UPE Stops School Projects and the Collection of Money

Standing Up For Educators’ Rights Amidst Increasing Workload

The Union of Professional Educators (UPE) has recently raised concerns about the increasing workload of teachers in schools. Following our recent publication, UPE members have reported that school management teams are assigning teachers to time-consuming projects, detracting from their ability to deliver the curriculum effectively. Specifically, projects associated with Dinja Wahda and Birdlife Malta have become increasingly elaborate and demanding, shifting from being complementary resources to becoming mandatory responsibilities for teachers.

Furthermore, the UPE is addressing other issues brought forward by its members, such as the collection of money for educational visits, donations, and school-based activities. This additional administrative task is consuming valuable teaching time and adding to the responsibilities of teaching teams in the classroom.

“…projects associated with Dinja Wahda and Birdlife Malta have become increasingly elaborate and demanding”

In response to these concerns, the UPE has proposed the development of an online platform for parents to settle fees electronically, rather than sending money with the students. This initiative aims to prevent misappropriation of funds, lessen the burden of handling money for the teaching team, and enhance the accountability and traceability of financial management.

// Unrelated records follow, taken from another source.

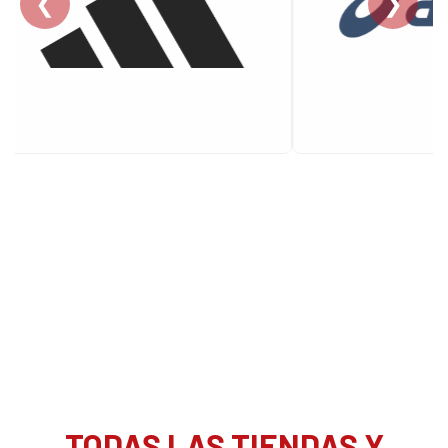
❮
❯
TODAS LAS TIENDAS Y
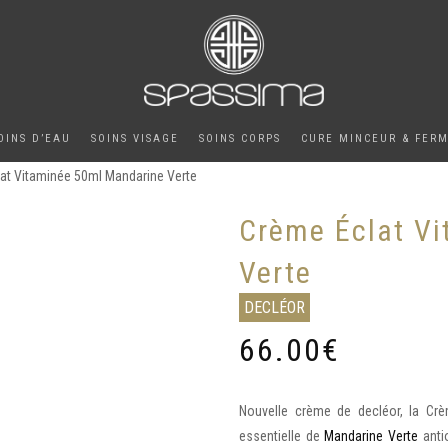
OINS D’EAU
SOINS VISAGE
SOINS CORPS
CURE MINCEUR & FER
at Vitaminée 50ml Mandarine Verte
Crème Éclat V
Verte
DECLÉOR
66.00
€
Nouvelle crème de decléor, la Cr
essentielle de
Mandarine Verte
anti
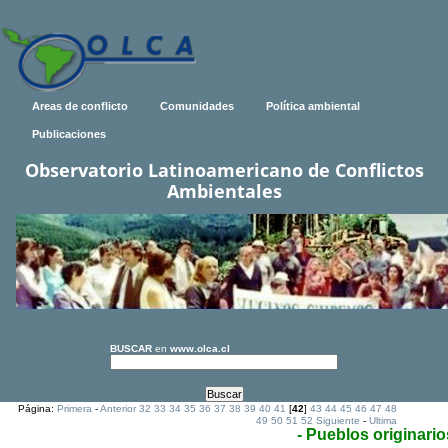
Areas de conflicto
Comunidades
Política ambiental
Publicaciones
Observatorio Latinoamericano de Conflictos
Ambientales
BUSCAR
en
www.olca.cl
Página:
Primera
-
Anterior
32
33
34
35
36
37
38
39
40
41
[
42
]
43
44
45
46
47
48
49
50
51
52
Siguiente
-
Ultima
- Pueblos originario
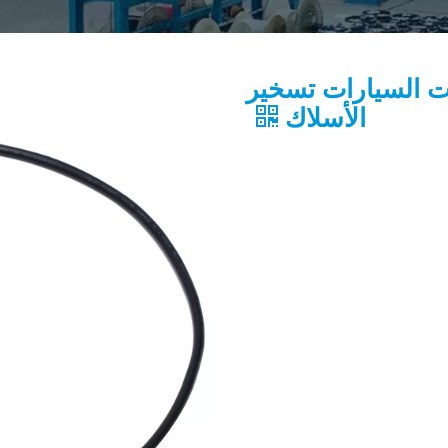
وت السيارات تسخير
الأسلاك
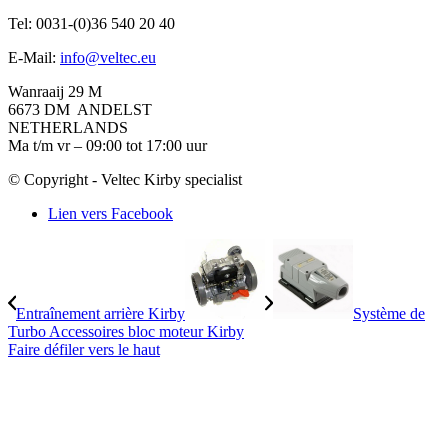
Tel: 0031-(0)36 540 20 40
E-Mail:
info@veltec.eu
Wanraaij 29 M
6673 DM ANDELST
NETHERLANDS
Ma t/m vr – 09:00 tot 17:00 uur
© Copyright - Veltec Kirby specialist
Lien vers Facebook
Entraînement arrière Kirby
Système de
Turbo Accessoires bloc moteur Kirby
Faire défiler vers le haut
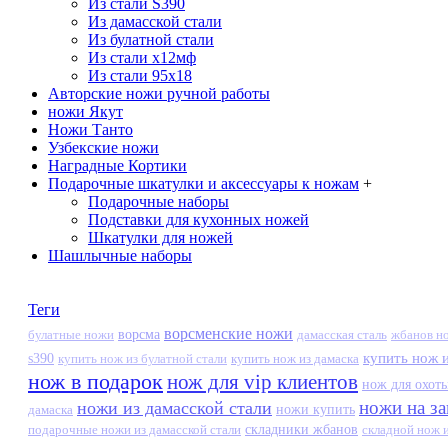
Из стали S390
Из дамасской стали
Из булатной стали
Из стали х12мф
Из стали 95х18
Авторские ножи ручной работы
ножи Якут
Ножи Танто
Узбекские ножи
Наградные Кортики
Подарочные шкатулки и аксессуары к ножам
+
Подарочные наборы
Подставки для кухонных ножей
Шкатулки для ножей
Шашлычные наборы
Теги
ворсменские ножи
ворсма
дамасская сталь
жбанов н
булатные ножи
купить нож и
s390
купить нож из дамаска
купить нож из булатной стали
нож в подарок
нож для vip клиентов
нож для охот
ножи на за
ножи из дамасской стали
дамаска
ножи купить
подарочные ножи из дамасской стали
складники жбанов
складной нож и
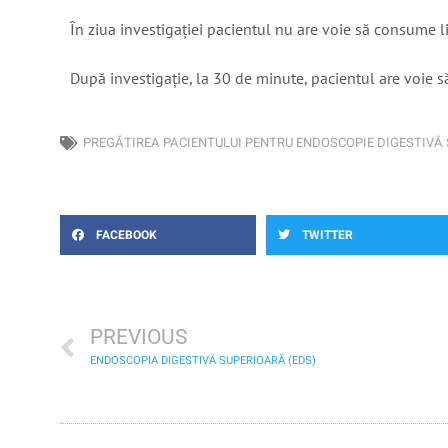
În ziua investigației pacientul nu are voie să consume li
După investigație, la 30 de minute, pacientul are voie s
PREGĂTIREA PACIENTULUI PENTRU ENDOSCOPIE DIGESTIVĂ
FACEBOOK
TWITTER
PREVIOUS
ENDOSCOPIA DIGESTIVĂ SUPERIOARĂ (EDS)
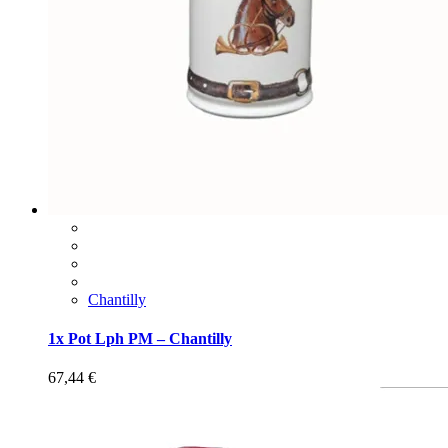
Chantilly
1x Pot Lph PM – Chantilly
67,44
€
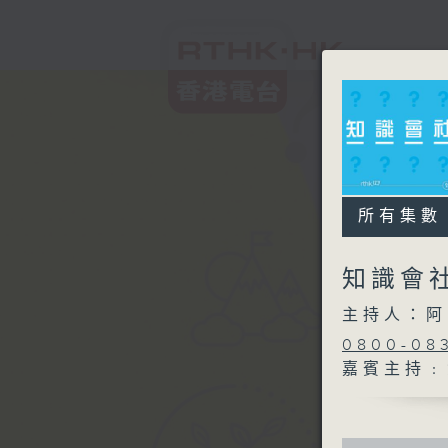
所有集數
知識會
主持人：阿
0800-08
嘉賓主持﹕
0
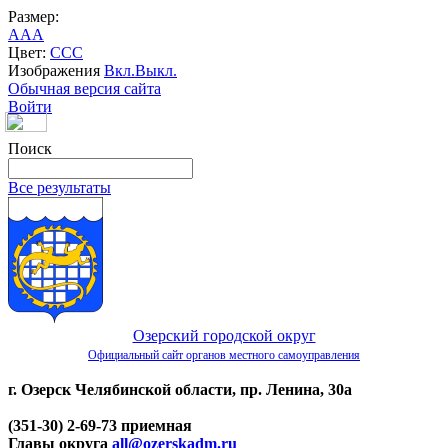
Размер:
A
A
A
Цвет:
C
C
C
Изображения
Вкл.
Выкл.
Обычная версия сайта
Войти
Поиск
Все результаты
Озерский городской округ
Официальный сайт органов местного самоуправления
г. Озерск Челябинской области, пр. Ленина, 30а
(351-30) 2-69-73 приемная
Главы округа
all@ozerskadm.ru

Consequently, the UPE has issued directives to its members which will come into effect on Thursday 25th January 2024, 

Members of the UPE are instructed not to participate in projects such as Dinja Wahda and Birdlife Malta, as well as similar initiatives organized by other non-governmental organizations. 

Members of the UPE are instructed not to handle any money collected for educational visits, donations, or school-based activities.

The union stresses that educators should not be burdened with excessive administrative work, emphasizing that they were employed as educators and not for administrative duties. UPE highlights the detrimental impact of the increasing workload on teachers’ well-being and cite school projects as a prime example. 

“… UPE is addressing other issues brought forward by its members, such as the collection of money for educational visits, donations, and school-based activities.”

The UPE is steadfast in its determination to prevent schools from engaging in competition that jeopardizes the physical and mental well-being of its members.